Film "Captain America: Brave New World" (2025) terlalu agresif

id Captain America, Brave New World, Captain America: Brave New World, ulasan film Captain America,Sam Wilson,Anthony Macki

Film "Captain America: Brave New World" (2025) terlalu agresif

Suvenir tameng "Captain America: Brave New World" berupa bantal berwarna merah dengan logo bintang putih di tengah lingkaran biru dan putih menjadi suvenir. (ANTARA/Abdu Faisal)

Kelebihan dan kekurangan film

Secara visual, pertarungan di film "Captain America: Brave New World" (2025) mampu memukau mata penonton. Adegan pertarungan ditampilkan dengan koreografi yang apik dan efek visual yang ciamik. Desain kostum dan perlengkapan sang kapten juga mendetail dan terlihat realistis.

Musik yang digubah oleh Laura Karpman mungkin berubah dari penggubah musik sebelumnya, tapi tetap mendukung suasana dan emosi cerita. Musik yang epik dan heroik itu memberikan nuansa yang tepat pada adegan-adegan aksi.

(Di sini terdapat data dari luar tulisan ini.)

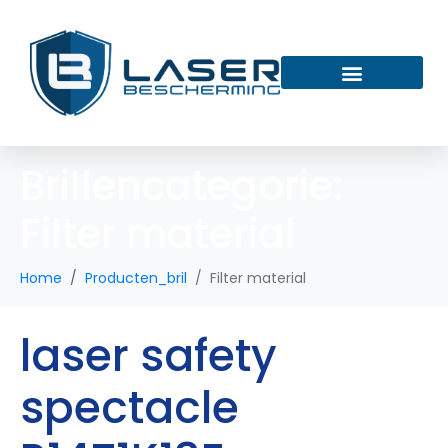
Brillencategorie:
Filter material
Home
Producten_bril
Filter material
laser safety
spectacle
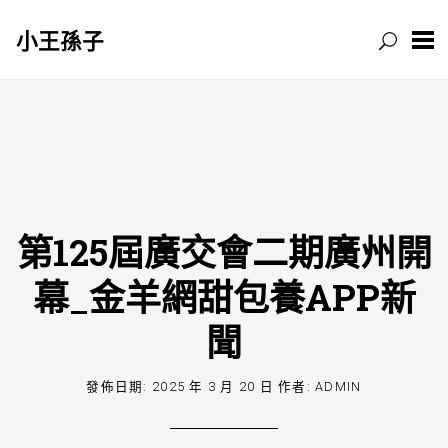
小王孫子
跳
至
主
要
內
容
第125屆廣交會二期廣州開
幕_金羊網甜包養APP新
聞
發佈日期:
2025 年 3 月 20 日
作者:
ADMIN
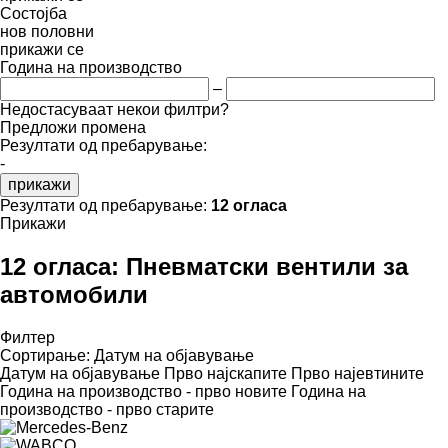
Состојба
нов
половни
прикажи се
Година на производство
–
Недостасуваат некои филтри?
Предложи промена
Резултати од пребарување:
-
прикажи
Резултати од пребарување:
12 огласа
Прикажи
12 огласа:
Пневматски вентили за
автомобили
Филтер
Сортирање
:
Датум на објавување
Датум на објавување
Прво најскапите
Прво најевтините
Година на производство - прво новите
Година на
производство - прво старите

Namun, film ini juga memiliki beberapa kekurangan. Salah satu yang paling menonjol adalah terkait anomali kekuatan vibranium pada sayap dan perisai Captain America dengan film-film pendahulunya.

Terkesan bahwa vibranium agak dilemahkan setelah kemunculan adamantium, logam keras yang lebih dahulu dikenal menyatu dengan tulang Wolverine dalam seri film X-Men.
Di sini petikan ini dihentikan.